--- START ---

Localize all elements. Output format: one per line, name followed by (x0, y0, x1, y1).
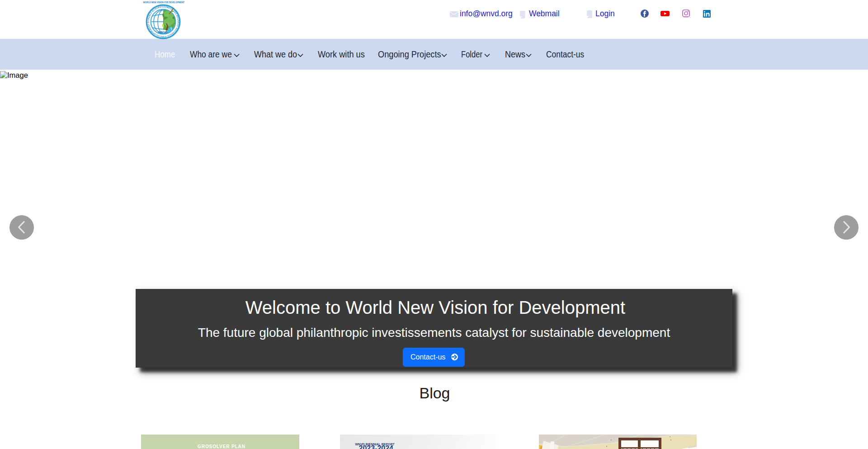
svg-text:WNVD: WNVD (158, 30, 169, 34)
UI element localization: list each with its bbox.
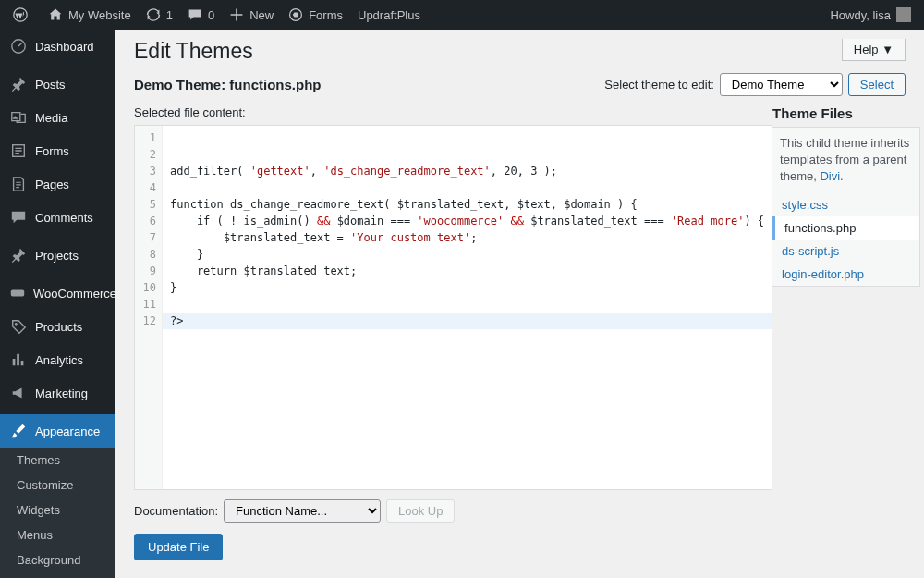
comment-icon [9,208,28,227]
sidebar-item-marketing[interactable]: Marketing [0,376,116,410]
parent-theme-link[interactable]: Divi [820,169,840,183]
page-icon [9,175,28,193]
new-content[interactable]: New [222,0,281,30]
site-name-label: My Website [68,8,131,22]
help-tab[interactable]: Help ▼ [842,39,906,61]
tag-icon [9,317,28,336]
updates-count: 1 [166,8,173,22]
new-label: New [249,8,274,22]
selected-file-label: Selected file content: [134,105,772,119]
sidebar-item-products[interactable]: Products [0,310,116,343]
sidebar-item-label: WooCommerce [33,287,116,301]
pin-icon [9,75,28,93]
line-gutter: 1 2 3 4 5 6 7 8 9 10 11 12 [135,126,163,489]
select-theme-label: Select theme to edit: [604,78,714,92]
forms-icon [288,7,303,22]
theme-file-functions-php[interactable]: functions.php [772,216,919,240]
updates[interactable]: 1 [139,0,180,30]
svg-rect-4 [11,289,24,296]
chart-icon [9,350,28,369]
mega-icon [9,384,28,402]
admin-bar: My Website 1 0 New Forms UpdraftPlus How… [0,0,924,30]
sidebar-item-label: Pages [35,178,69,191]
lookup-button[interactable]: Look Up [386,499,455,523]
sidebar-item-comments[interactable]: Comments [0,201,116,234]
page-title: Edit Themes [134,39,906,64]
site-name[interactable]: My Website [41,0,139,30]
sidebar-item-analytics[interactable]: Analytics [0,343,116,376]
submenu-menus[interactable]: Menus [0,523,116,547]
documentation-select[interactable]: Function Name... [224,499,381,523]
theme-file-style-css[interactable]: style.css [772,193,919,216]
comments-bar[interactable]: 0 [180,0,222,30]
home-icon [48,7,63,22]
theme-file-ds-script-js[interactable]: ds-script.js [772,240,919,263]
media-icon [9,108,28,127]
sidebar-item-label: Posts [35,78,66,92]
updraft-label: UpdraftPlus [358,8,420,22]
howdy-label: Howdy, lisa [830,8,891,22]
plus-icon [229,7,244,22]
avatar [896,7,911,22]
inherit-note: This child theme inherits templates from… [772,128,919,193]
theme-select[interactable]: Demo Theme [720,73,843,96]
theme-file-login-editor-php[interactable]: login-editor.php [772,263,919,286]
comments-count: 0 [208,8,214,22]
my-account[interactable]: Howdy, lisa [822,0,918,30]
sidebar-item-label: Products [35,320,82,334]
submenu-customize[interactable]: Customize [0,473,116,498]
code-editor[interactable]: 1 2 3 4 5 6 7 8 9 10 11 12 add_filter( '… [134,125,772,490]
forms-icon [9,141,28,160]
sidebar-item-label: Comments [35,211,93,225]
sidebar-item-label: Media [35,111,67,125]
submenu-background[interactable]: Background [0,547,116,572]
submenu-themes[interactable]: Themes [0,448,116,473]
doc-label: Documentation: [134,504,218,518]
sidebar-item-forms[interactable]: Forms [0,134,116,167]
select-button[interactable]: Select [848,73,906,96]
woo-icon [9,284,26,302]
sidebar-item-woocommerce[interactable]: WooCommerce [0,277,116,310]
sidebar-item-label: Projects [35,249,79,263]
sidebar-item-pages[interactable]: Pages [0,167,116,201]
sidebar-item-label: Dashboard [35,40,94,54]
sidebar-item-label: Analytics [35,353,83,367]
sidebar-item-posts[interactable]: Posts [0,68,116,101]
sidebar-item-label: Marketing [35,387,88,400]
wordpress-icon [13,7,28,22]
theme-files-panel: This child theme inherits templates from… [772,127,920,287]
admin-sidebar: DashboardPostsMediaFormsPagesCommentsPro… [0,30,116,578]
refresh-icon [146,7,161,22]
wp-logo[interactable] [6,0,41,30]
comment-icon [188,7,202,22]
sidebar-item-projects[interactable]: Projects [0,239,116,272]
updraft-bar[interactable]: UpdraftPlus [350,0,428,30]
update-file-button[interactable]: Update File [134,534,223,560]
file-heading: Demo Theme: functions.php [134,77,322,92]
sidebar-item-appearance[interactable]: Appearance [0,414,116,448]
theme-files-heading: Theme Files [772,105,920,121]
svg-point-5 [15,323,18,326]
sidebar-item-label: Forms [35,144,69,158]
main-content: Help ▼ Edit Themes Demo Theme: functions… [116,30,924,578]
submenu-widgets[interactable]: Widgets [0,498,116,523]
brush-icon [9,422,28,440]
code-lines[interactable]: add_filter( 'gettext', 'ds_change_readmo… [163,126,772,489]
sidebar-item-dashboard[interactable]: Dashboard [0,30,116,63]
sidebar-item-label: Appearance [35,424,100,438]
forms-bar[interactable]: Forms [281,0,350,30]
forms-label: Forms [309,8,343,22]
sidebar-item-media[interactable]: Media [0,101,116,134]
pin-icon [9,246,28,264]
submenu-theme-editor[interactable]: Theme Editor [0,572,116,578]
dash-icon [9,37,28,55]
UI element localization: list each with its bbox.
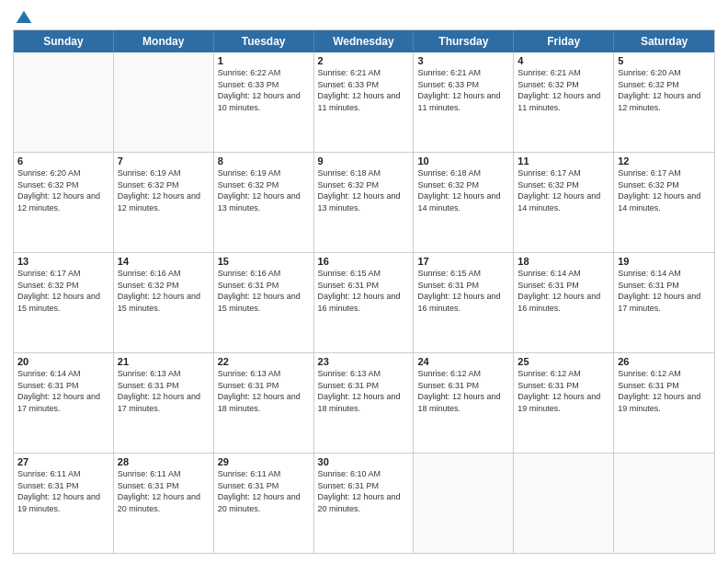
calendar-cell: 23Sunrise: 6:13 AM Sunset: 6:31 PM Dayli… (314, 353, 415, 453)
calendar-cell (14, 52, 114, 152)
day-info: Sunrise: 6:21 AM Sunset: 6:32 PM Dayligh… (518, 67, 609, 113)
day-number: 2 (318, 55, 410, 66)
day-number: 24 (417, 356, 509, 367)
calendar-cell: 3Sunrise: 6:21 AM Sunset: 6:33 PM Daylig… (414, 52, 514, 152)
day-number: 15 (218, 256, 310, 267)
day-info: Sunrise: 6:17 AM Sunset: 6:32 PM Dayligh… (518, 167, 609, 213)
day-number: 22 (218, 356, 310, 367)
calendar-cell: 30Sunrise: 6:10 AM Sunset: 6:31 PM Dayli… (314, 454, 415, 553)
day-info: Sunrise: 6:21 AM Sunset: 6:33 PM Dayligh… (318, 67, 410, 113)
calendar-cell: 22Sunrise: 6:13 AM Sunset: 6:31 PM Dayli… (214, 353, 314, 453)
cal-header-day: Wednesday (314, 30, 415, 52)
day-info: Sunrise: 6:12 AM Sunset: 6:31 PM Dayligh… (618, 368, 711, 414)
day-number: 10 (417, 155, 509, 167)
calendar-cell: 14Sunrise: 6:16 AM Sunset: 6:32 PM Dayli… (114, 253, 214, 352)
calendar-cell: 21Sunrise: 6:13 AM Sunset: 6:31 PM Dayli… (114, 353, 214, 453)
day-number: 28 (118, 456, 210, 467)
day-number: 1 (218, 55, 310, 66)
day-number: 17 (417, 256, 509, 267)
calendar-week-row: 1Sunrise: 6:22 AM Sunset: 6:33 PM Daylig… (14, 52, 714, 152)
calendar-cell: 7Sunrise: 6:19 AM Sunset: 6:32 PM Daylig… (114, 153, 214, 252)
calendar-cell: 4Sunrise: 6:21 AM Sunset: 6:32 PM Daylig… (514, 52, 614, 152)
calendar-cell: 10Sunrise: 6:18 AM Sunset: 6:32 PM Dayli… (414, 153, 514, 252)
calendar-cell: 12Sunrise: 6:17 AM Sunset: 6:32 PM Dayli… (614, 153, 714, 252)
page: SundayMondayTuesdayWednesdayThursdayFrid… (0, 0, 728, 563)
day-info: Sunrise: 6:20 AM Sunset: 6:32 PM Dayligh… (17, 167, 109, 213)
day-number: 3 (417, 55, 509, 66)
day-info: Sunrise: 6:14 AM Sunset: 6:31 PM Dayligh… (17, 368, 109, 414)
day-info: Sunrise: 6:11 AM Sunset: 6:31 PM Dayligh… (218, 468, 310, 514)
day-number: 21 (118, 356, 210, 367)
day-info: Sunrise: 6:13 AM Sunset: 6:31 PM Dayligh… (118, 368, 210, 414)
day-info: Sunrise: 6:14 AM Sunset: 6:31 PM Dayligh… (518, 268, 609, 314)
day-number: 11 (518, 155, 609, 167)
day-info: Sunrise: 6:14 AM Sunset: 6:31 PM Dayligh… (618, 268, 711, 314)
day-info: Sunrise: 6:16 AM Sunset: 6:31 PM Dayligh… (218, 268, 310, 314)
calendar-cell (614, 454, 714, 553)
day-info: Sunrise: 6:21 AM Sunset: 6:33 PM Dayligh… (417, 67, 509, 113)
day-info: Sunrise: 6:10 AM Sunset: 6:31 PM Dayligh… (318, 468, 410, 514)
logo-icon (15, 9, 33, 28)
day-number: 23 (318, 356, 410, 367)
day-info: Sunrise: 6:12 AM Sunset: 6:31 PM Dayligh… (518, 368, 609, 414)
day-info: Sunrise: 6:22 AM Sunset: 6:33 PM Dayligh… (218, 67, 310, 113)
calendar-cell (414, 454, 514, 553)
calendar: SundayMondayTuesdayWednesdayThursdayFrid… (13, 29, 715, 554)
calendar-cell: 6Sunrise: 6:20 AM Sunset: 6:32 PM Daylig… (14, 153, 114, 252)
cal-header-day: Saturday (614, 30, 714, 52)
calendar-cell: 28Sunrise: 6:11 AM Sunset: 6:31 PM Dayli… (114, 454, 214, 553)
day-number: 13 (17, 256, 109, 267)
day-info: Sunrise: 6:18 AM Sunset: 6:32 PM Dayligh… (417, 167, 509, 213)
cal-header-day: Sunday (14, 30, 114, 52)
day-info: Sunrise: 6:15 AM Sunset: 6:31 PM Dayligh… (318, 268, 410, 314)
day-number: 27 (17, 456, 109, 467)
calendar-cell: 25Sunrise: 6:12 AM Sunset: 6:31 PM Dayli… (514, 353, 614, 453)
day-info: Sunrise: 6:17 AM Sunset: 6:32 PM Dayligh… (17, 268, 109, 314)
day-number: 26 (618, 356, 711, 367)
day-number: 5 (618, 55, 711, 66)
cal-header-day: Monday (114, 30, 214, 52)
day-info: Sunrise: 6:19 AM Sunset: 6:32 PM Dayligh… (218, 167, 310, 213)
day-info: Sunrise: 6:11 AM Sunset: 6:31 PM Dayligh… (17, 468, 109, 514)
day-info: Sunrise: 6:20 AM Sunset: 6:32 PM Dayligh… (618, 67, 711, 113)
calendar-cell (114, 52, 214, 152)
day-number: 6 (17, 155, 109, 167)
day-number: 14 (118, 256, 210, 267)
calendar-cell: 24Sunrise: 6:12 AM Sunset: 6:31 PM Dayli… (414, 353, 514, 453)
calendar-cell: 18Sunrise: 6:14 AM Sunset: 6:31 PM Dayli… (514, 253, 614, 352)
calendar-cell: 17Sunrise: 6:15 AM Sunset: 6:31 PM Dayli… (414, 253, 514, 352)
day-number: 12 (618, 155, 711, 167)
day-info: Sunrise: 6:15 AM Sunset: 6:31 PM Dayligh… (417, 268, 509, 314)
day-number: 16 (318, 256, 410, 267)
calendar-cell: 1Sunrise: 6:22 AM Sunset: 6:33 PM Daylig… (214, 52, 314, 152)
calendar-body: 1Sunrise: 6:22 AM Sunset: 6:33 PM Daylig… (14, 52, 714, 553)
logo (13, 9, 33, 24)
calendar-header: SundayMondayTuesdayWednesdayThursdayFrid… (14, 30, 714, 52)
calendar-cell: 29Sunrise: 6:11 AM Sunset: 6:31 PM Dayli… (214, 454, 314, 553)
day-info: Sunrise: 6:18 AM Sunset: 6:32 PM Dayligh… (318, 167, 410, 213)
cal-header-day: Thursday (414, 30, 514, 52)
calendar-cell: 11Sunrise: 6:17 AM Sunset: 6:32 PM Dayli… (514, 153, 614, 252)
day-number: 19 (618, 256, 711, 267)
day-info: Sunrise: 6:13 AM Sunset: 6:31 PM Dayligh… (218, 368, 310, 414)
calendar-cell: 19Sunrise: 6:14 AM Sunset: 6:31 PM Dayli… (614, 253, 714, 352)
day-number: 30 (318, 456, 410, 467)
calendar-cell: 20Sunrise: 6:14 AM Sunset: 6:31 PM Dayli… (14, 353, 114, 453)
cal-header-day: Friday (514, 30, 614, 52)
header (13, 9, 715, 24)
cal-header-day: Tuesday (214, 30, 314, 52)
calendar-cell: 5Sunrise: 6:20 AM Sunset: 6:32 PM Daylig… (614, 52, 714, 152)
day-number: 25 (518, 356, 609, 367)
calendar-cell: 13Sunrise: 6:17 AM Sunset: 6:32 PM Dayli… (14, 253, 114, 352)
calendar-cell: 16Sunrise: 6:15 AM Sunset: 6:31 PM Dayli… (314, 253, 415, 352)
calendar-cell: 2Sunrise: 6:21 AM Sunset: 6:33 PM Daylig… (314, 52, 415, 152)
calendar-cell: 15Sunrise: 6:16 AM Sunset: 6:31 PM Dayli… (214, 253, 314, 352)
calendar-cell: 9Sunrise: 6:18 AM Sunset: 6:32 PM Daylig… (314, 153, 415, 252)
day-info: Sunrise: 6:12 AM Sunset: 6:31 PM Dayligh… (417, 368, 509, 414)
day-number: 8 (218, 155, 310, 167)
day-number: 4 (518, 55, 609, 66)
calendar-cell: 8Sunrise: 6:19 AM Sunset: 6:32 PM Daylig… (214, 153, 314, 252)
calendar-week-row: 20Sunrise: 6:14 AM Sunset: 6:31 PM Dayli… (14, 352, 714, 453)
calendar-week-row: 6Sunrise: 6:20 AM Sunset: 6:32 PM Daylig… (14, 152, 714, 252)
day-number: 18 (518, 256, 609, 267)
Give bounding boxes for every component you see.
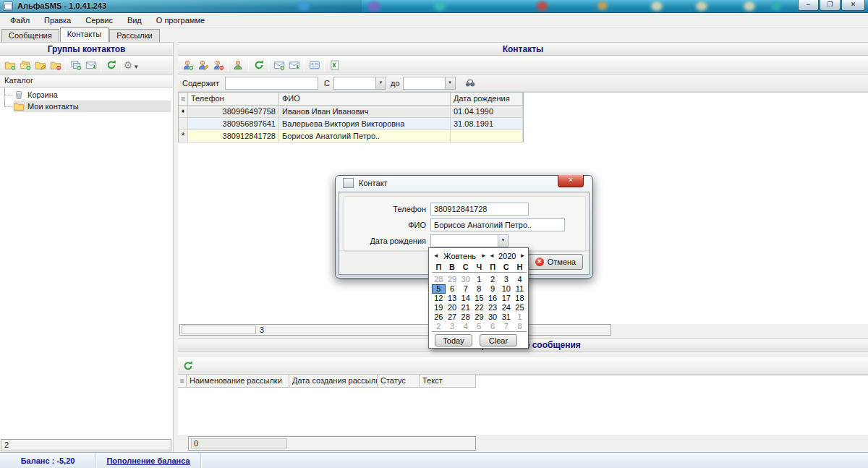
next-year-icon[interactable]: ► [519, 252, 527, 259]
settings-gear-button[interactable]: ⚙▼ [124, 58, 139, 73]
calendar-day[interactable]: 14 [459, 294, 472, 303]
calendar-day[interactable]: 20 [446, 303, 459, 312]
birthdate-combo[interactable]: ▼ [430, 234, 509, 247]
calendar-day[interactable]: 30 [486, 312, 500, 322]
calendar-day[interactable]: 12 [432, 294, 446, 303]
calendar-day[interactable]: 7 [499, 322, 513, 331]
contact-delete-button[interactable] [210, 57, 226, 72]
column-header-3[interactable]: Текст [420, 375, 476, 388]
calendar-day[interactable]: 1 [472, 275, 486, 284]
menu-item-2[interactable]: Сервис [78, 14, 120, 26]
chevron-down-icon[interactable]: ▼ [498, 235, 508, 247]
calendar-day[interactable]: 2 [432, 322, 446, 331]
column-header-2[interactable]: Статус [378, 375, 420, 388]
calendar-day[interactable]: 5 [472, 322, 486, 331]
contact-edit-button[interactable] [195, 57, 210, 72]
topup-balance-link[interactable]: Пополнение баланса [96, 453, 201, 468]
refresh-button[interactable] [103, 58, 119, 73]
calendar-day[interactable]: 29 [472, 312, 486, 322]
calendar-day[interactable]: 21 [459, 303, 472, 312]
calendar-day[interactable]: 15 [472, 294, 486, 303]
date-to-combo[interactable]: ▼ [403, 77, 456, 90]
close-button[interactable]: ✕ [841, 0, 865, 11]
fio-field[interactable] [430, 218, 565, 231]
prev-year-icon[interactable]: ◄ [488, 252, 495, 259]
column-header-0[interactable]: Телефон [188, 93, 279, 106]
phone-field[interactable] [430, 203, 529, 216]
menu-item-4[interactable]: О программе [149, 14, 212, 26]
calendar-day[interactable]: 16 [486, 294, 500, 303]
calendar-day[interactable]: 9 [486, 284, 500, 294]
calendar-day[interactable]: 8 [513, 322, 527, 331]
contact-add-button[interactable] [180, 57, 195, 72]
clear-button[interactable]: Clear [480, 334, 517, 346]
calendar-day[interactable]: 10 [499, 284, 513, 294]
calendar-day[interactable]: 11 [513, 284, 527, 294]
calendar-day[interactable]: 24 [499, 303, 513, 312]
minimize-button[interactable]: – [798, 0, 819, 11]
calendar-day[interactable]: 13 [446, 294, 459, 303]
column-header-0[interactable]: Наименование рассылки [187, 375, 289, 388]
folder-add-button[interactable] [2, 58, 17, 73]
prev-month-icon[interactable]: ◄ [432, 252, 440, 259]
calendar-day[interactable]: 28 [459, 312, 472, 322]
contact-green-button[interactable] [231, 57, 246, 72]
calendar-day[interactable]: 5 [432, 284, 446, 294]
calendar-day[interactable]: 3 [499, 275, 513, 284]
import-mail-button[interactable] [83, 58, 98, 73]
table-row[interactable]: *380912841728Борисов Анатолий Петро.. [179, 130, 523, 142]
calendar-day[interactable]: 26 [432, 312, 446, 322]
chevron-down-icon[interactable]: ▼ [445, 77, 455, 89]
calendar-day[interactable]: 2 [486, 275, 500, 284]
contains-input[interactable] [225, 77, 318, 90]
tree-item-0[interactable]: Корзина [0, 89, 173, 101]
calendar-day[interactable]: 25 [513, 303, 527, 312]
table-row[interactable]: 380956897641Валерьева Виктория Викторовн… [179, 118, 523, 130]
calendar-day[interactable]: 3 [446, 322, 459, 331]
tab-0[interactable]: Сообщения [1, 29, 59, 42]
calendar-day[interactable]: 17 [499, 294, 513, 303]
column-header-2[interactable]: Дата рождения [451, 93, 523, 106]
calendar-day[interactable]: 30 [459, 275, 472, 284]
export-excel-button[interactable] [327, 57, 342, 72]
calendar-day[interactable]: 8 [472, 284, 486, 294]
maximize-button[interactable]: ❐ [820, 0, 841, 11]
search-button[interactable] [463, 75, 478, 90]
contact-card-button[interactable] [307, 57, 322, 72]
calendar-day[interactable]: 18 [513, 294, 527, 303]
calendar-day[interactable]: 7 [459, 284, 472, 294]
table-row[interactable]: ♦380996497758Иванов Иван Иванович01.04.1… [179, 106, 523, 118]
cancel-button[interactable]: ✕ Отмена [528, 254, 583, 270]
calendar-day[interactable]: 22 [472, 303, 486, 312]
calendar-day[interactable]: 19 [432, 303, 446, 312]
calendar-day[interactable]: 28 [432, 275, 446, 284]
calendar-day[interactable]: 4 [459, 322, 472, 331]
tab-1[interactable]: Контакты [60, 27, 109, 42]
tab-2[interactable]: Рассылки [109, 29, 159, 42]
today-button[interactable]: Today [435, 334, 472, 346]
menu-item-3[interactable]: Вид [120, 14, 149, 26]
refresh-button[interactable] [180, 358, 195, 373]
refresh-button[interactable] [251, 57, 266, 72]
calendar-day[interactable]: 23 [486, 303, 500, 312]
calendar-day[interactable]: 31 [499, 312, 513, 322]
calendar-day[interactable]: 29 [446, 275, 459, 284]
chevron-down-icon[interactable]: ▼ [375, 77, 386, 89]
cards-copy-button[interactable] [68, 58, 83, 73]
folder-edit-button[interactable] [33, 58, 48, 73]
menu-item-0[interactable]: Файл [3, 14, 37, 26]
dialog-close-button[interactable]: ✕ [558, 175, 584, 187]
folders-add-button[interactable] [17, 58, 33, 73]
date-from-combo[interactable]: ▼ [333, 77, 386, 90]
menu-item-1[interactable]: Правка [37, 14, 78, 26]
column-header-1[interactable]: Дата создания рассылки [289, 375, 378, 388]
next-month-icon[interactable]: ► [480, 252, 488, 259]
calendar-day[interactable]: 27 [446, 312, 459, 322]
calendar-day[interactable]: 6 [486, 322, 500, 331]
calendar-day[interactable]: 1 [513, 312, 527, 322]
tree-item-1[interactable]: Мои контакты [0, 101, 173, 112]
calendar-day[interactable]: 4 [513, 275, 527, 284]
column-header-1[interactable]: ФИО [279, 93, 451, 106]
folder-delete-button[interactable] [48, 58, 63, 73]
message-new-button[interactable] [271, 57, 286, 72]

--- END ---

Exercise directions: The job here is to find each line above with the word "WooCommerce" and copy it.

Exercise result:
sidebar-item-label: WooCommerce [33,287,116,301]
sidebar-item-woocommerce[interactable]: WooCommerce [0,277,116,310]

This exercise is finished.